Thanks to his work at the Festival of Britain, Tubbs’ reputation was already assured when Sidney Bernstein, Granada’s flamboyant chairman, commissioned him to design an office and studio complex for his new venture: Granada Television. The former industrial site that Bernstein had found on Quay Street was chosen after other sites, on land opposite Victoria Station and at the former Manchester racecourse, had proved too expensive. As was characteristic of Bernstein, he took an active role in the design of his building. By all accounts a skilled draughtsman himself, he would spend a great deal of time preparing his own elevations and studying Tubbs’ plans in detail.

Granada House was one of the first buildings in the city to be constructed using the curtain wall method. The initial stage of construction was the low two-storey building on New Quay Street, with the larger eight-storey Granada House added later. The outer skin of the building is of light grey granite walls with the main facades glass, with their highly polished black gabbro sills, separated by white marble and grey limestone supports. High building standards have meant little or no renovation has been needed to the façade of the building, leaving the original outside fabric unaltered.

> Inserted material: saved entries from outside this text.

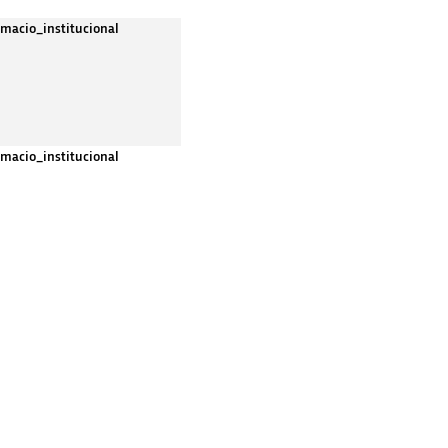
rmacio_institucional
rmacio_institucional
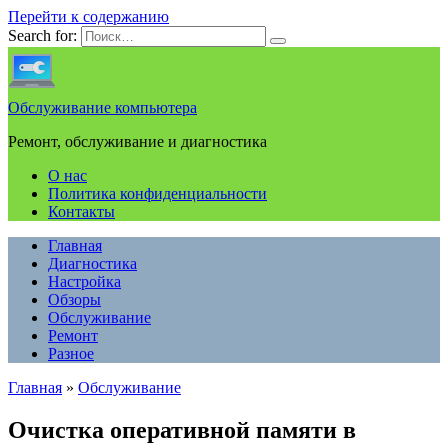
Перейти к содержанию
Search for:
Обслуживание компьютера
Ремонт, обслуживание и диагностика
О нас
Политика конфиденциальности
Контакты
Главная
Диагностика
Настройка
Обзоры
Обслуживание
Ремонт
Разное
Главная
»
Обслуживание
Очистка оперативной памяти в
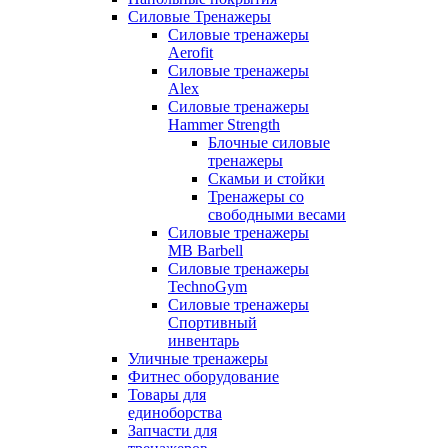
Силовые Тренажеры
Силовые тренажеры
Aerofit
Силовые тренажеры
Alex
Силовые тренажеры
Hammer Strength
Блочные силовые
тренажеры
Скамьи и стойки
Тренажеры со
свободными весами
Силовые тренажеры
MB Barbell
Силовые тренажеры
TechnoGym
Силовые тренажеры
Спортивный
инвентарь
Уличные тренажеры
Фитнес оборудование
Товары для
единоборства
Запчасти для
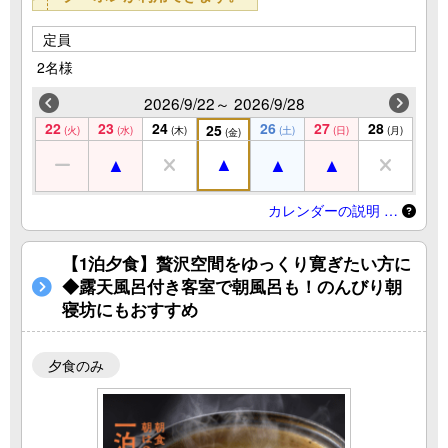
定員
2名様
2026/9/22～ 2026/9/28
22
23
24
26
27
28
25
(火)
(水)
(木)
(土)
(日)
(月)
(金)
カレンダーの説明 …
【1泊夕食】贅沢空間をゆっくり寛ぎたい方に
◆露天風呂付き客室で朝風呂も！のんびり朝
寝坊にもおすすめ
夕食のみ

Also of some historical significance is that Granada House was the first commercial building to be built in the city after the war. That Bernstein chose Manchester as the base for Granada Television and built such a large and high quality building was crucial in Manchester’s post-war regeneration. With its illuminated sign in period typeface, Granada serves as an important landmark on the Manchester skyline. The high quality of the building, coupled with the undeniable pedigree of Tubbs – whose 1952 YMCA Indian Student Hostel, London was Grade II listed in 1996 – are important factors when considering the building’s future. But it is perhaps the cultural significance of Granada to Manchester, and to television production internationally, that is most important. The first television appearance by The Beatles, productions featuring such luminaries as Laurence Olivier and Michael Caine, outstanding dramas such as Brideshead Revisited and Jewel in the Crown, the groundbreaking World in Action programme, and of course the world’s longest running soap opera, Coronation Street have all contributed to an illustrious output from this building. Granada House is an important building in Manchester’s architectural and cultural histories and if Granada does pull out of the city we must do all we can to protect it.